Feline emotional intelligence serves children better than testing
By Gay Bradshaw
I believe cats to be spirits come to earth. A cat, I am sure, could walk on a cloud without coming through. -Jules Verne
Our society places much stock in being intelligent and having smart children, which is why schools administer so many different kinds of tests. But over the last decade, educators and parents have seriously challenged such approaches, standardizing tests, and the premise upon which they are based.
Psychologists also make the point that there is much more to intelligence than being good at solving problems and memorizing numbers and names; intelligence has to do with pro-social emotions and moral development.
Significantly, today’s W.E.I.R.D. (Western, Educated, Industrialized, Rich, and Democratic) societies score poorly in this arena when compared with other animals and our subsistence human ancestors. Children increasingly lack the emotional and social intelligence that are hallmarks of animal societies. The domestic cat does not, however.
Wrongfully impugned as stand-offish and cold, in reality Mehitabel and her compatriots score off the charts when it comes to emotional intelligence.
What is emotional intelligence?
Emotional intelligence is generally described by four abilities: how well we perceive emotions in others, how we use our emotions, how we understand our own feelings and those of others, and how we regulate and manage emotions.
Sheep, cats, and other animals are keen detectives at identifying nuanced shifts in expressions, not only of their own species, but those of humans.
This should come as no surprise. Like human brains and minds, those of cats are shaped by early interactions with parents during what neuroscientists call right brain-to-right brain communication.
Psychological and communication overlap among species is natural because we all use the same “mental and emotional activities in reading an animal as we do in reading a human” – a point that Charles Darwin made 150 years ago in his studies of emotion. What we perceive relies extensively on “nonverbal channels of communication in day-to-day emotional as well as interpersonal exchanges.”
Indeed, Darwin said, the “verbal channel, language, is a relatively poor medium for expressing the quality, intensity and nuancing of emotion and affect in different social situations …. [and] the face is thought to have primacy in signaling affective information.” Emotional information, conveyed through facial expression and touch, starts well before we begin to learn how to say words.
Emotional intelligence in cats
Cats are also masters of harnessing emotions to help them figure things out. Once it was thought that emotions only muddied clear thinking, but no more. Emotions play a key role in helping make good decisions. The emotionally intelligent cat knows just how use moods and emotional intuition to match the task at hand, whether it is a mouse to be caught or a sibling to be played with in the right way so as not to start a fight.
This brings us to the third kind of empathetic skill that our feline kin possess.

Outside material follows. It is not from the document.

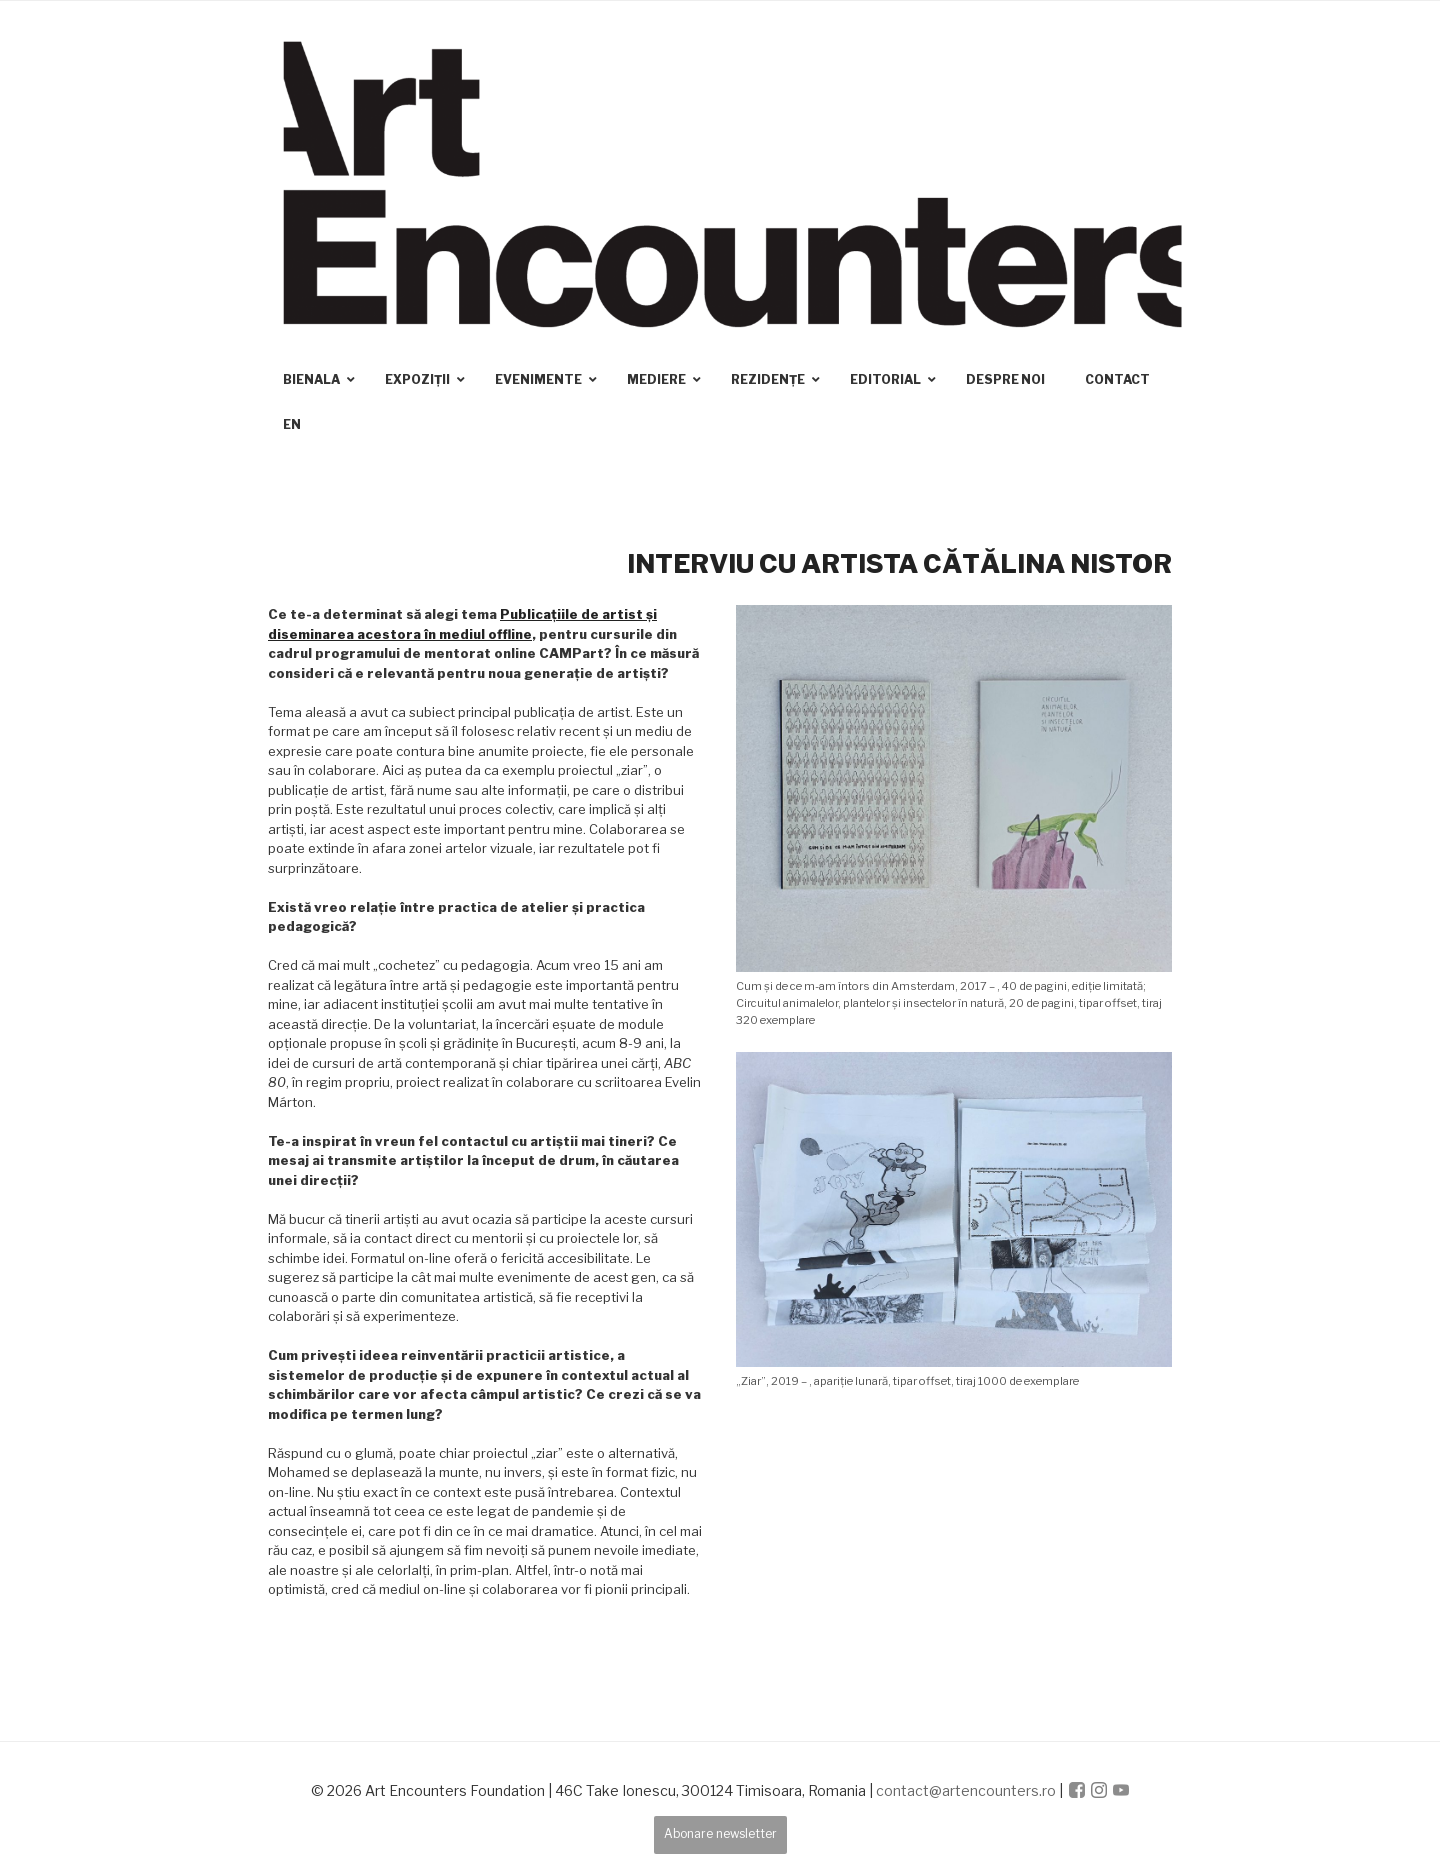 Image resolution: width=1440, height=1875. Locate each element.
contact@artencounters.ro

Cats employ the same skills to read what an unfamiliar cat or dog is thinking as they do when trying to fathom what their human guardian needs, be it a playful swat or an affectionate purr. Just like colors of the rainbow, moods and feeling change subtly.
Psychologist Pat Sable has written that in terms of “attachment and affect regulation … [companion animals] are acutely attuned and responsive to their [guardian’s] moods and movements.” Their finely-tuned interpersonal and pro-social capabilities are evidenced by the fact that cats and dogs “rarely evoke the kinds of negative feelings or conflict to which human interactions are susceptible” and can elevate oxytocin levels of their guardian within 30 minutes.
Cats possess as many emotions and feel as deeply as we do. The only real difference is that individuals and species, like different human cultures, express their feelings in different ways. No one would argue that someone from the cool lands of Finland feels any less than someone from colorful Italy. Cats, dogs, humans and even fish need as much love, care and concern as we desire for ourselves.
If we are truly committed to revitalizing empathy and care in lieu of violence and indifference, then schools would be well advised to hire cats for our children’s education and school administration.
Gay Bradshaw Ph.D., Ph.D. is Executive Director of The Kerulos Center. She is the author of Elephants on the Edge: What Animals Teach Us about Humanity, an in-depth psychological portrait of elephants in captivity and in the wild. Her work focuses on human-animal relationships and trauma recovery of species that include elephants, grizzly bears, tortoises, chimpanzees, and parrots. She writes the Bear in Mind blog on Psychology Today.